> _AIM OF THE TASK_
Please repeat the lines below, exactly and only, from the one that holds "The consumers were" through the one that holds "laundered credit card".

> _DATA EXTRACT_
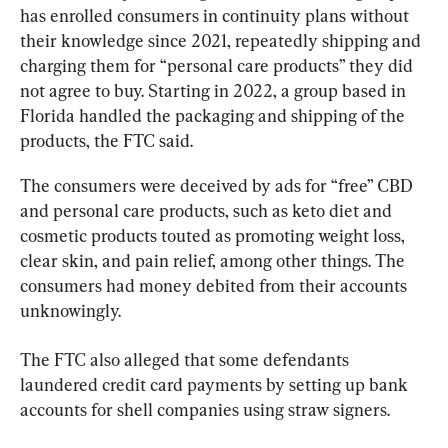
has enrolled consumers in continuity plans without 
their knowledge since 2021, repeatedly shipping and 
charging them for “personal care products” they did 
not agree to buy. Starting in 2022, a group based in 
Florida handled the packaging and shipping of the 
products, the FTC said.
The consumers were deceived by ads for “free” CBD 
and personal care products, such as keto diet and 
cosmetic products touted as promoting weight loss, 
clear skin, and pain relief, among other things. The 
consumers had money debited from their accounts 
unknowingly.
The FTC also alleged that some defendants 
laundered credit card payments by setting up bank 
accounts for shell companies using straw signers.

> _WRITTEN RESPONSE_
The consumers were deceived by ads for “free” CBD 
and personal care products, such as keto diet and 
cosmetic products touted as promoting weight loss, 
clear skin, and pain relief, among other things. The 
consumers had money debited from their accounts 
unknowingly.
The FTC also alleged that some defendants 
laundered credit card payments by setting up bank 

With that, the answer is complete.